Investing Jun 20, 2018

Diversification In Mutual Funds

Diversification in investing means acquiring securities with assets that are unrelated to one another.

About diversification

For instance, a diversified stock portfolio might include technology, food service, and petroleum industry stocks. The products and markets of these companies are generally unrelated enough that no one economic factor—like a drop in oil prices, for instance—should have a dramatic effect on the performance of the entire portfolio.

It is not easy to design a diversified portfolio. First, there is the time-consuming task of weighing and balancing the risks of each investment you include in your portfolio. You also need sufficient capital to purchase the broad scope of investments needed in sufficient quantities to take advantage of low transaction costs.

A built-in feature

Diversification is built in to mutual funds. Mutual funds collect money from many investors, pool it, and then buy different securities. These investments may include stocks, bonds, money market instruments, and derivatives. How much of each type of investment a fund buys depends on what the fund’s objective is. If the objective is growth, the fund may choose more stocks. If it is to pay its shareholders steady income, it may choose bonds and other interest- or dividend-paying securities.

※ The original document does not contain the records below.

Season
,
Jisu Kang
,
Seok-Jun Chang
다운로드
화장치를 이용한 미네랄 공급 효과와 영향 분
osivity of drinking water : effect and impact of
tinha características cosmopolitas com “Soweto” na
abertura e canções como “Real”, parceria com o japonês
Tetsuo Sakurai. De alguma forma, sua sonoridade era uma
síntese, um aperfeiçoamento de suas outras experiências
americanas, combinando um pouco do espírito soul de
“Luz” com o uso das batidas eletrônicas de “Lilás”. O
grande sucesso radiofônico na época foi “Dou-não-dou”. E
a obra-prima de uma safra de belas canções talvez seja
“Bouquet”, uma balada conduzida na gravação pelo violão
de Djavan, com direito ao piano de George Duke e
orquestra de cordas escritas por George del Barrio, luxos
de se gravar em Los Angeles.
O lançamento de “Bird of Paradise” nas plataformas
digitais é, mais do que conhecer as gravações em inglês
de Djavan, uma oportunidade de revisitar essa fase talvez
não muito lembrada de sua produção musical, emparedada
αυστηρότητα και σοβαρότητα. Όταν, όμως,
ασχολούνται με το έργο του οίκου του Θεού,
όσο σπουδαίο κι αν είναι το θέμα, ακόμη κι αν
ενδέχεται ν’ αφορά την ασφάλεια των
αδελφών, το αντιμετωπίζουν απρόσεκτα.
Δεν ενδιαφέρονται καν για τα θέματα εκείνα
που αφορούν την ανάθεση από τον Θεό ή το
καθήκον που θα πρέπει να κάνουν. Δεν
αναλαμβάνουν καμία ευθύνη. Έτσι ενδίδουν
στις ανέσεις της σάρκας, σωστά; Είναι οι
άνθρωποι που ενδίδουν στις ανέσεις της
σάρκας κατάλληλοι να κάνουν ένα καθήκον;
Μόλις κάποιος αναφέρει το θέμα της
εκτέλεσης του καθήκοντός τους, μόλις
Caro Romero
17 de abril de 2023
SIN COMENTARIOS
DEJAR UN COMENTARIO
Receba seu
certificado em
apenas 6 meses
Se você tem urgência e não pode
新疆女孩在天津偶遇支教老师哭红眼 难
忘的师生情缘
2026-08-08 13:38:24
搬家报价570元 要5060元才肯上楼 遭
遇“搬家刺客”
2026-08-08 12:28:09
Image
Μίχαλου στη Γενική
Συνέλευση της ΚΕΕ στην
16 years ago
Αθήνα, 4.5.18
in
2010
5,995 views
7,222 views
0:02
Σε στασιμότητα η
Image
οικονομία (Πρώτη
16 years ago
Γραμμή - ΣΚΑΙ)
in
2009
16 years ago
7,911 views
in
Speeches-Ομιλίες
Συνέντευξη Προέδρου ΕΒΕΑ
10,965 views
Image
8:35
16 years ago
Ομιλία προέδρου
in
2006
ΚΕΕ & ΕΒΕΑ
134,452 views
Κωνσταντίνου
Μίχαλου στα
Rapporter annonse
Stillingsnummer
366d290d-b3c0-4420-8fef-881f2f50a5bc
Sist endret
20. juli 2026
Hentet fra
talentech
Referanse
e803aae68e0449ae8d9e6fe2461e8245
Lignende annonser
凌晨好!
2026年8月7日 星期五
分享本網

Diversification is built in to mutual funds.
Diversification spreads investment risk.

Advantages of diversifying

Diversification lets you spread investment risk over several companies, industries, and types of securities. By investing in different types of securities, you may help reduce the risks inherent in each market. When one market goes down, another may go up. Stocks, bonds, and other assets do not typically rise and fall together. Therefore, when you have several different types of securities within a mutual fund and one of them performs poorly, the effect on the overall portfolio should be less impactful.

There is no guarantee that a diversified portfolio will enhance overall returns or outperform a non-diversified portfolio. Additionally, it should not be assumed that owning a mutual fund alone will achieve the concept of diversification. Be certain to consider the fund’s written objective in relation to your objectives, time horizon, and risk tolerance when you diversify. Diversification does not ensure against market risk.